Les besoins générés par les situations de handicap et d’incapacité, quel que soit l’âge, restent mal couverts. Les dispositifs qui y répondent sont éclatés entre de multiples acteurs, ce qui les rend illisibles et inefficaces, ce qui laisse à la charge des personnes en situation d’incapacité notamment les plus âgées des sommes de plus en plus élevées, et une charge de travail croissante pour les familles.
La souscription d’une assurance individuelle obligatoire n’est pas de nature à compenser les besoins d’aide, d’après l’avis même du gouvernement. Le respect de la dignité des personnes atteintes impose une réponse financière basée massivement sur la solidarité nationale.
Le maintien de la barrière d’âge (60 ans) amène à une discrimination par l’âge dans la compensation des besoins générés par la perte d’autonomie pour l’accomplissement des activités essentielles de la vie quotidienne, avec un montant d’allocations pouvant varier de plus d’un, avec l’allocation personnalisée d’autonomie (APA) à 60ans et au-delà, à sept, avec la prestation de compensation du handicap (PCH) avant 60 ans.

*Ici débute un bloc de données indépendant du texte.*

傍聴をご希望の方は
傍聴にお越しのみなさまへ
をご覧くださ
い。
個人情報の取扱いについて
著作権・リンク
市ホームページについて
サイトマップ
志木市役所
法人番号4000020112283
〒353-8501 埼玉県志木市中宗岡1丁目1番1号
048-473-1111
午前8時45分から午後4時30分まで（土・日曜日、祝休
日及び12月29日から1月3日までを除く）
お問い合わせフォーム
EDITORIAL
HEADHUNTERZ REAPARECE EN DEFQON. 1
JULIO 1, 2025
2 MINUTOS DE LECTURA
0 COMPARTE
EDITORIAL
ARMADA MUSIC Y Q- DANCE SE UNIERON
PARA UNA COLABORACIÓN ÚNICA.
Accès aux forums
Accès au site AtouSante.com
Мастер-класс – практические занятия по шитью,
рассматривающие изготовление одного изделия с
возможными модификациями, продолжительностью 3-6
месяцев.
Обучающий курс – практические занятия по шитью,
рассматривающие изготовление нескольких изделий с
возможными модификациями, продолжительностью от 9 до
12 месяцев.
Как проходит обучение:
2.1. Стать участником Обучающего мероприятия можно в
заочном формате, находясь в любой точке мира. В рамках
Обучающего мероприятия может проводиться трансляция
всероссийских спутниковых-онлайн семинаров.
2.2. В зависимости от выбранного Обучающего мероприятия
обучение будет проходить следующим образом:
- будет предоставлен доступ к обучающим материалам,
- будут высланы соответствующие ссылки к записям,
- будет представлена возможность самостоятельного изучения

Ce dispositif est une injustice et une discrimination par l’âge contraires aux règles d’égalité de droits de notre République, même si les réponses à mettre en œuvre, en dehors de la compensation, ne sont pas de même nature. Il est une régression sociale par rapport à la période où la prestation de compensation était indépendante de l’âge.

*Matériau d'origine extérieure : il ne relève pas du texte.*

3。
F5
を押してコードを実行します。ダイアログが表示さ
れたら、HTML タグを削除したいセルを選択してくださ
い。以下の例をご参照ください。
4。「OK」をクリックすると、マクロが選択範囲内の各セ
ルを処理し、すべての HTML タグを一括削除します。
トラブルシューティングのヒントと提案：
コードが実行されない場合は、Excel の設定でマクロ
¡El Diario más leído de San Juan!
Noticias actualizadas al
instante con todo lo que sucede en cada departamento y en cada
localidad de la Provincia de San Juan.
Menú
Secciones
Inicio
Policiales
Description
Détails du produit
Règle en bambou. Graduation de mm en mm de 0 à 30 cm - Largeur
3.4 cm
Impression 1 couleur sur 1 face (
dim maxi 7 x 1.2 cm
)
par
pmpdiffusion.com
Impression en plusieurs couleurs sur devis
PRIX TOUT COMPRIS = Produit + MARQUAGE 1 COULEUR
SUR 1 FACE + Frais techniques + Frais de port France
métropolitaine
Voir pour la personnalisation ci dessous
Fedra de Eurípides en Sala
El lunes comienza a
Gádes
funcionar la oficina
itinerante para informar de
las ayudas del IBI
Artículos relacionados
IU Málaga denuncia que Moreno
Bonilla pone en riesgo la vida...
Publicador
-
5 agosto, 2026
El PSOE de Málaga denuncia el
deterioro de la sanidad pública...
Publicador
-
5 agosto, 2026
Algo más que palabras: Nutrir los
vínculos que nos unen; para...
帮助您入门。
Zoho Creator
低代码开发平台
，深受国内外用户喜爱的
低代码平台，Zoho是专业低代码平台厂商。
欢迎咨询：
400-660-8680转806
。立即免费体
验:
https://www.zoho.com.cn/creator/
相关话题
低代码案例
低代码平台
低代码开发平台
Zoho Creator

Nous vous demandons de vous engager à créer un DROIT UNIVERSEL D’AIDE A L’AUTONOMIE sans distinction d’âge, financé essentiellement par la solidarité nationale.
Les citoyens de notre Nation souhaitent débattre d’un nouveau contrat social, car il ne s’agit pas d’une simple mesure financière mais bien d’une réforme plus globale touchant également la gouvernance du dispositif d’aide et de soins.
Les membres du collectif, signataires de ce texte, attendent votre réponse.